Exercise directions:
Could you return the data that follows exactly, minus the images?

Input records:
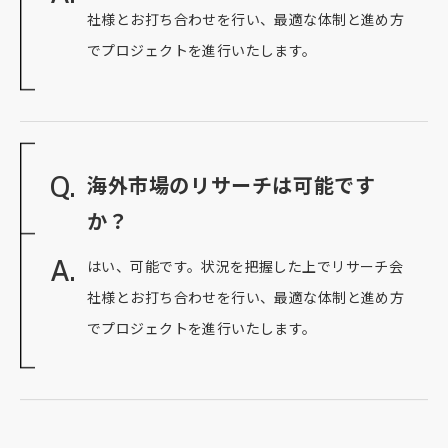
社様とお打ち合わせを行い、最適な体制と進め方
でプロジェクトを進行いたします。
Q.
海外市場のリサーチは可能です
か？
A.
はい、可能です。状況を把握した上でリサーチ会
社様とお打ち合わせを行い、最適な体制と進め方
でプロジェクトを進行いたします。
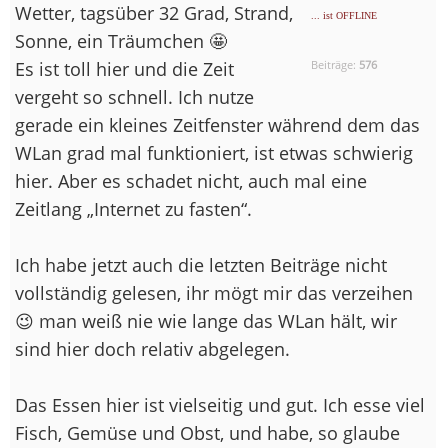
Wetter, tagsüber 32 Grad, Strand,
... ist OFFLINE
Sonne, ein Träumchen 🤩
Es ist toll hier und die Zeit
Beiträge:
576
vergeht so schnell. Ich nutze
gerade ein kleines Zeitfenster während dem das
WLan grad mal funktioniert, ist etwas schwierig
hier. Aber es schadet nicht, auch mal eine
Zeitlang „Internet zu fasten“.
Ich habe jetzt auch die letzten Beiträge nicht
vollständig gelesen, ihr mögt mir das verzeihen
😉 man weiß nie wie lange das WLan hält, wir
sind hier doch relativ abgelegen.
Das Essen hier ist vielseitig und gut. Ich esse viel
Fisch, Gemüse und Obst, und habe, so glaube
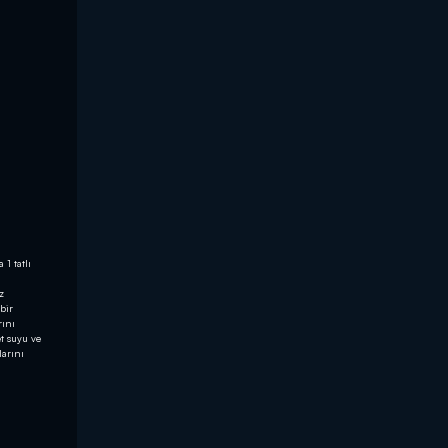
1 tatlı
z
bir
rını
t suyu ve
larını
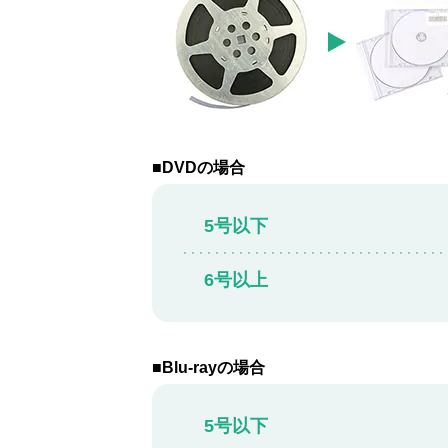
■DVDの場合
5号以下
6号以上
■Blu-rayの場合
5号以下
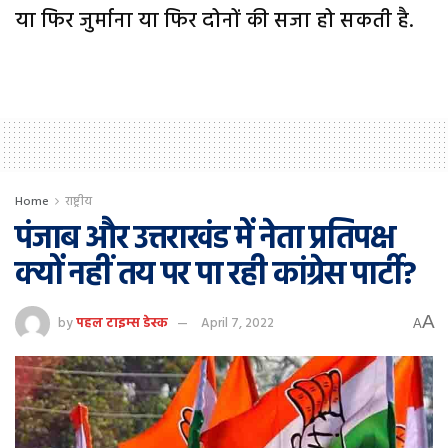
या फिर जुर्माना या फिर दोनों की सजा हो सकती है.
Home
राष्ट्रीय
पंजाब और उत्तराखंड में नेता प्रतिपक्ष
क्यों नहीं तय पर पा रही कांग्रेस पार्टी?
A
by
पहल टाइम्स डेस्क
April 7, 2022
A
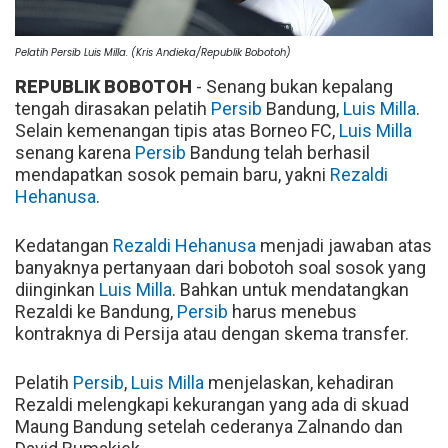
Pelatih Persib Luis Milla. (Kris Andieka/Republik Bobotoh)
REPUBLIK BOBOTOH
- Senang bukan kepalang
tengah dirasakan pelatih
Persib
Bandung,
Luis Milla
.
Selain kemenangan tipis atas Borneo FC,
Luis Milla
senang karena
Persib
Bandung telah berhasil
mendapatkan sosok pemain baru, yakni
Rezaldi
Hehanusa
.
Kedatangan
Rezaldi Hehanusa
menjadi jawaban atas
banyaknya pertanyaan dari bobotoh soal sosok yang
diinginkan
Luis Milla
. Bahkan untuk mendatangkan
Rezaldi ke Bandung,
Persib
harus menebus
kontraknya di Persija atau dengan skema transfer.
Pelatih
Persib
,
Luis Milla
menjelaskan, kehadiran
Rezaldi melengkapi kekurangan yang ada di skuad
Maung Bandung setelah cederanya Zalnando dan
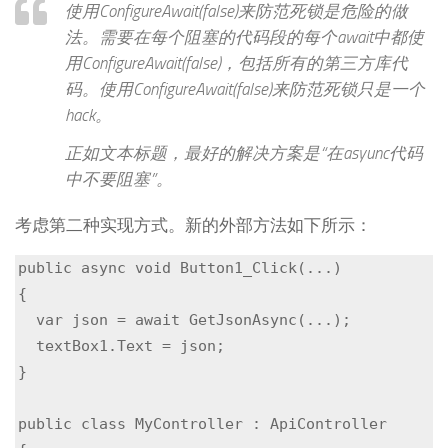
使用ConfigureAwait(false)来防范死锁是危险的做
法。需要在每个阻塞的代码段的每个await中都使
用ConfigureAwait(false)，包括所有的第三方库代
码。使用ConfigureAwait(false)来防范死锁只是一个
hack。
正如文本标题，最好的解决方案是“在asyunc代码
中不要阻塞”。
考虑第二种实现方式。新的外部方法如下所示：
public async void Button1_Click(...)

{

  var json = await GetJsonAsync(...);

  textBox1.Text = json;

}

public class MyController : ApiController
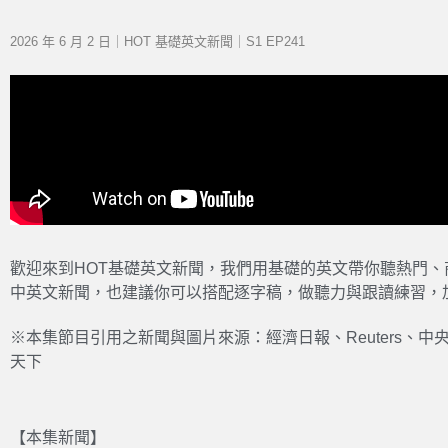
2026 年 6 月 2 日｜HOT 基礎英文新聞｜S1 EP241
歡迎來到HOT基礎英文新聞，我們用基礎的英文帶你聽熱門
中英文新聞，也建議你可以搭配逐字稿，做聽力與跟讀練習，
※本集節目引用之新聞與圖片來源：經濟日報、Reuters、
天下
【本集新聞】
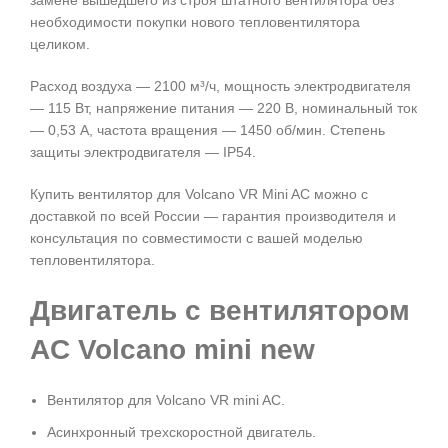
замене вышедшего из строя штатного вентилятора без
необходимости покупки нового тепловентилятора
целиком.
Расход воздуха — 2100 м³/ч, мощность электродвигателя
— 115 Вт, напряжение питания — 220 В, номинальный ток
— 0,53 А, частота вращения — 1450 об/мин. Степень
защиты электродвигателя — IP54.
Купить вентилятор для Volcano VR Mini AC можно с
доставкой по всей России — гарантия производителя и
консультация по совместимости с вашей моделью
тепловентилятора.
Двигатель с вентилятором
AC Volcano mini new
Вентилятор для Volcano VR mini AC.
Асинхронный трехскоростной двигатель.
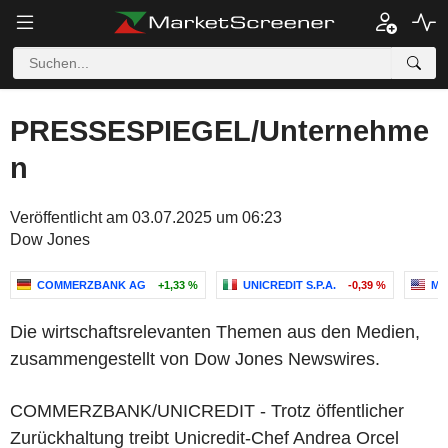
PRESSESPIEGEL/Unternehme
n
Veröffentlicht am 03.07.2025 um 06:23
Dow Jones
COMMERZBANK AG
+1,33 %
UNICREDIT S.P.A.
-0,39 %
MI
Die wirtschaftsrelevanten Themen aus den Medien,
zusammengestellt von Dow Jones Newswires.
COMMERZBANK/UNICREDIT - Trotz öffentlicher
Zurückhaltung treibt Unicredit-Chef Andrea Orcel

Reply:
社様とお打ち合わせを行い、最適な体制と進め方
でプロジェクトを進行いたします。
Q.
海外市場のリサーチは可能です
か？
A.
はい、可能です。状況を把握した上でリサーチ会
社様とお打ち合わせを行い、最適な体制と進め方
でプロジェクトを進行いたします。
Wetter, tagsüber 32 Grad, Strand,
... ist OFFLINE
Sonne, ein Träumchen 🤩
Es ist toll hier und die Zeit
Beiträge:
576
vergeht so schnell. Ich nutze
gerade ein kleines Zeitfenster während dem das
WLan grad mal funktioniert, ist etwas schwierig
hier. Aber es schadet nicht, auch mal eine
Zeitlang „Internet zu fasten“.
Ich habe jetzt auch die letzten Beiträge nicht
vollständig gelesen, ihr mögt mir das verzeihen
😉 man weiß nie wie lange das WLan hält, wir
sind hier doch relativ abgelegen.
Das Essen hier ist vielseitig und gut. Ich esse viel
Fisch, Gemüse und Obst, und habe, so glaube
1 tatlı
z
bir
rını
t suyu ve
larını
■DVDの場合
5号以下
6号以上
■Blu-rayの場合
5号以下
या फिर जुर्माना या फिर दोनों की सजा हो सकती है.
Home
राष्ट्रीय
पंजाब और उत्तराखंड में नेता प्रतिपक्ष
क्यों नहीं तय पर पा रही कांग्रेस पार्टी?
A
by
पहल टाइम्स डेस्क
April 7, 2022
A
Pelatih Persib Luis Milla. (Kris Andieka/Republik Bobotoh)
REPUBLIK BOBOTOH
- Senang bukan kepalang
tengah dirasakan pelatih
Persib
Bandung,
Luis Milla
.
Selain kemenangan tipis atas Borneo FC,
Luis Milla
senang karena
Persib
Bandung telah berhasil
mendapatkan sosok pemain baru, yakni
Rezaldi
Hehanusa
.
Kedatangan
Rezaldi Hehanusa
menjadi jawaban atas
banyaknya pertanyaan dari bobotoh soal sosok yang
diinginkan
Luis Milla
. Bahkan untuk mendatangkan
Rezaldi ke Bandung,
Persib
harus menebus
kontraknya di Persija atau dengan skema transfer.
Pelatih
Persib
,
Luis Milla
menjelaskan, kehadiran
Rezaldi melengkapi kekurangan yang ada di skuad
Maung Bandung setelah cederanya Zalnando dan
使用ConfigureAwait(false)来防范死锁是危险的做
法。需要在每个阻塞的代码段的每个await中都使
用ConfigureAwait(false)，包括所有的第三方库代
码。使用ConfigureAwait(false)来防范死锁只是一个
hack。
正如文本标题，最好的解决方案是“在asyunc代码
中不要阻塞”。
考虑第二种实现方式。新的外部方法如下所示：
public async void Button1_Click(...)

{

  var json = await GetJsonAsync(...);

  textBox1.Text = json;

}

public class MyController : ApiController
2026 年 6 月 2 日｜HOT 基礎英文新聞｜S1 EP241
歡迎來到HOT基礎英文新聞，我們用基礎的英文帶你聽熱門
中英文新聞，也建議你可以搭配逐字稿，做聽力與跟讀練習，
※本集節目引用之新聞與圖片來源：經濟日報、Reuters、
天下
【本集新聞】
замене вышедшего из строя штатного вентилятора без
необходимости покупки нового тепловентилятора
целиком.
Расход воздуха — 2100 м³/ч, мощность электродвигателя
— 115 Вт, напряжение питания — 220 В, номинальный ток
— 0,53 А, частота вращения — 1450 об/мин. Степень
защиты электродвигателя — IP54.
Купить вентилятор для Volcano VR Mini AC можно с
доставкой по всей России — гарантия производителя и
консультация по совместимости с вашей моделью
тепловентилятора.
Двигатель с вентилятором
AC Volcano mini new
Вентилятор для Volcano VR mini AC.
Асинхронный трехскоростной двигатель.
PRESSESPIEGEL/Unternehme
n
Veröffentlicht am 03.07.2025 um 06:23
Dow Jones
COMMERZBANK AG
+1,33 %
UNICREDIT S.P.A.
-0,39 %
MI
Die wirtschaftsrelevanten Themen aus den Medien,
zusammengestellt von Dow Jones Newswires.
COMMERZBANK/UNICREDIT - Trotz öffentlicher
Zurückhaltung treibt Unicredit-Chef Andrea Orcel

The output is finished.